Let’s face it ; saving the world isn’t cheap, especially when half the planet keeps “forgetting” to Venmo their part yet, the UN is rolling up its sleeves and trying to pull off the impossible: a global glow-up on a shoestring budget.
UN Secretary-General António Guterres has launched the UN80 Initiative, which is part strategic reform, part organizational therapy session, and fully overdue. With financial stress breathing down its neck, the UN is cutting costs, reviewing thousands of dusty mandates, and trying to become more efficient all while juggling unpaid dues that would make any accountant weep.
In other words, the UN is doing what many of us do when rent’s due and payday is far away: downsizing, prioritizing, and hoping that someone — anyone finally pays their share.
First on the reform menu? Trimming the fat. The UN is asking tough questions like, “Why do we have five departments doing the same job, and can we please stop paying New York rent for all of them?”
Under the UN80 Initiative, peacekeeping and political departments are bracing for a potential 20% staff reduction — not because peace is easier now (spoiler: it’s not), but because there’s just no money to keep doing the same thing five times over.
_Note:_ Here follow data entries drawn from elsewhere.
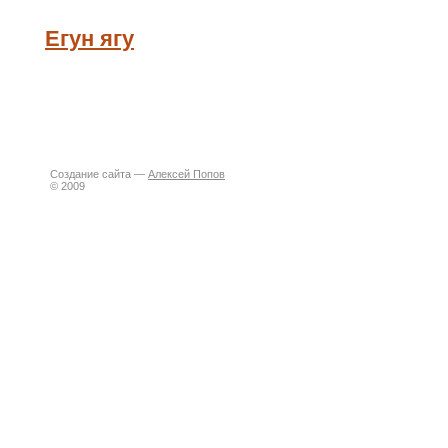
Егун ягу
Создание сайта —
Алексей Попов
© 2009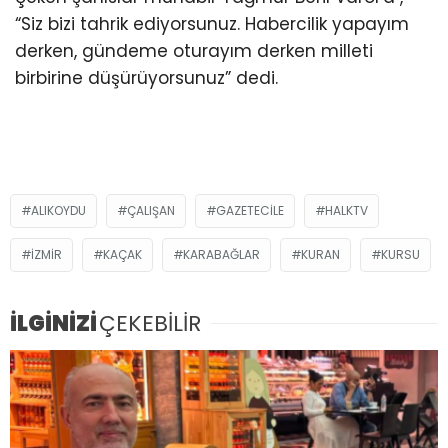
“Siz bizi tahrik ediyorsunuz. Habercilik yapayım
derken, gündeme oturayım derken milleti
birbirine düşürüyorsunuz” dedi.
ALIKOYDU
ÇALIŞAN
GAZETECILE
HALKTV
IZMIR
KAÇAK
KARABAĞLAR
KURAN
KURSU
İLGİNİZİ
ÇEKEBİLİR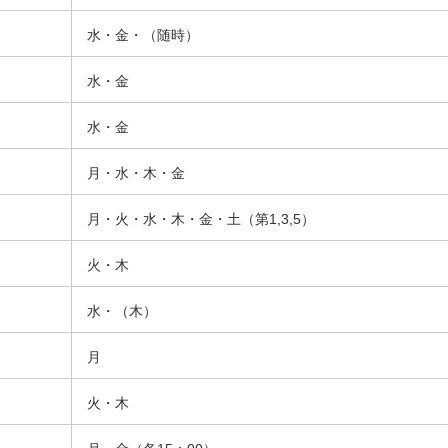
水・金・（随時）
水・金
水・金
月・水・木・金
月・火・水・木・金・土（第1,3,5）
火・木
水・（木）
月
火・木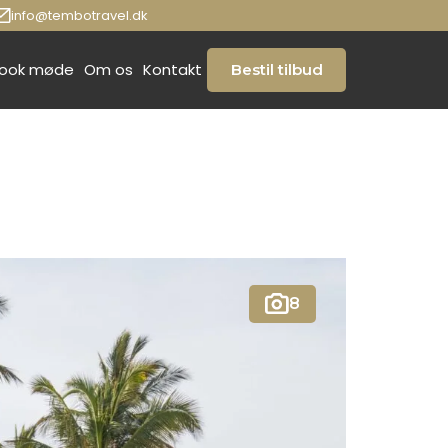
info@tembotravel.dk
ook møde
Om os
Kontakt
Bestil tilbud
8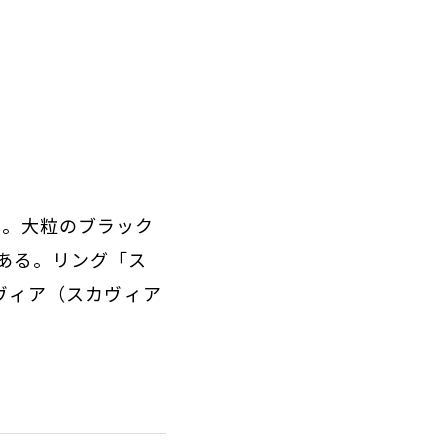
ー。大粒のブラック
ある。リング「ス
カヴィア（スカヴィア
The UN is also relocating staff away from what it politely calls “high-cost duty stations” (read: cities where a sandwich costs more than a small country’s GDP). Some departments might even be consolidated into one yes, even the mighty counter-terrorism portfolios are being told to play nicely and share a single office.
And in case you were wondering: yes, there will be spreadsheets. Lots and lots of spreadsheets.
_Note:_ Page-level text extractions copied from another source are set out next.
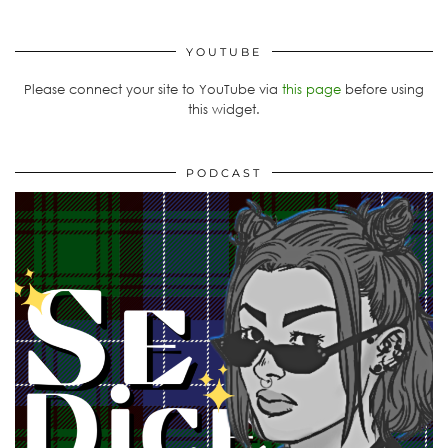
YOUTUBE
Please connect your site to YouTube via
this page
before using
this widget.
PODCAST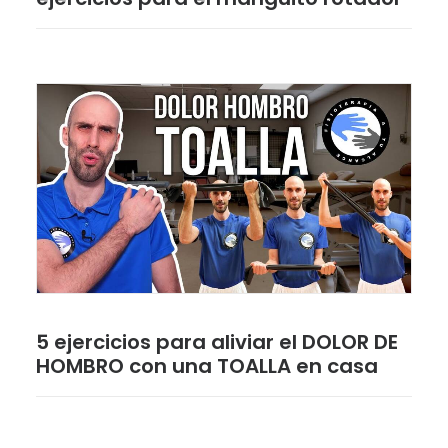
5 ejercicios para aliviar el DOLOR DE
HOMBRO con una TOALLA en casa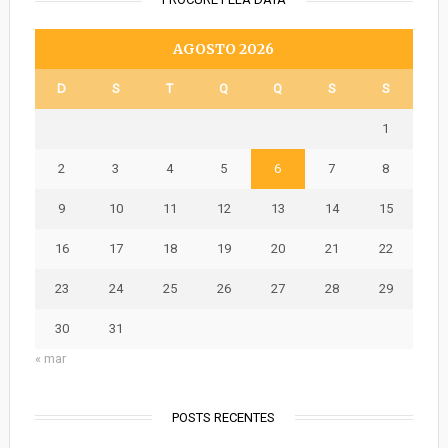
AGOSTO 2026
D
S
T
Q
Q
S
S
1
2
3
4
5
6
7
8
9
10
11
12
13
14
15
16
17
18
19
20
21
22
23
24
25
26
27
28
29
30
31
« mar
POSTS RECENTES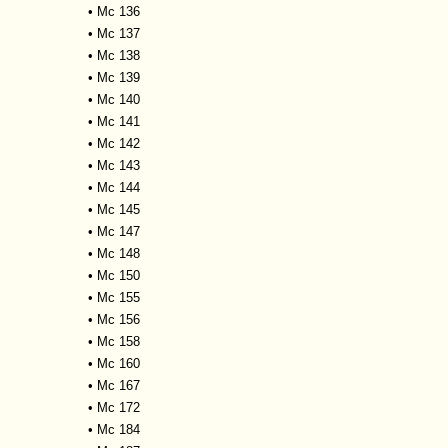
•
Mc 136
•
Mc 137
•
Mc 138
•
Mc 139
•
Mc 140
•
Mc 141
•
Mc 142
•
Mc 143
•
Mc 144
•
Mc 145
•
Mc 147
•
Mc 148
•
Mc 150
•
Mc 155
•
Mc 156
•
Mc 158
•
Mc 160
•
Mc 167
•
Mc 172
•
Mc 184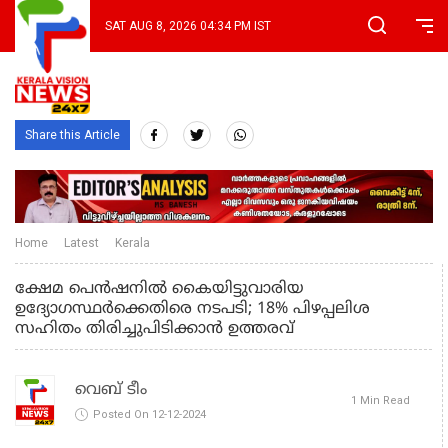
SAT AUG 8, 2026 04:34 PM IST
Share this Article
Home
Latest
Kerala
ക്ഷേമ പെന്‍ഷനില്‍ കൈയിട്ടുവാരിയ
ഉദ്യോഗസ്ഥര്‍ക്കെതിരെ നടപടി; 18% പിഴപ്പലിശ
സഹിതം തിരിച്ചുപിടിക്കാൻ ഉത്തരവ്
വെബ് ടീം
1 Min Read
Posted On 12-12-2024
The second reform stream is a treasure hunt through the 3,600 mandates currently clogging up the Secretariat. That’s 3,600 individual tasks given to the UN by Member States, many of which overlap, contradict, or haven’t been reviewed since faxes were considered cutting-edge.
But here’s the catch: Guterres can’t touch the mandates themselves only the countries who issued them can. So he’s gently nudging them with all the subtlety of a velvet hammer: “Hey, maybe clean up your own homework?”
Because as it stands, the UN has to do what it’s told even when those orders are 20 years old and come with zero budget.
The third piece of the puzzle is full-blown structural reform. So far, nearly 50 bold suggestions have landed on the Secretary-General’s desk. These cover everything from peace and security to development, human rights, humanitarian aid, training, and research.
In essence: if it’s part of the UN alphabet soup (UNDP, UNOCT, OHCHR, etc.), it’s under review.
Guterres is calling for big-picture thinking and based on initial responses, UN officials are rising to the occasion. Translation: expect big changes, eventually, once the committees finish reviewing the working group on reforming the reform committees.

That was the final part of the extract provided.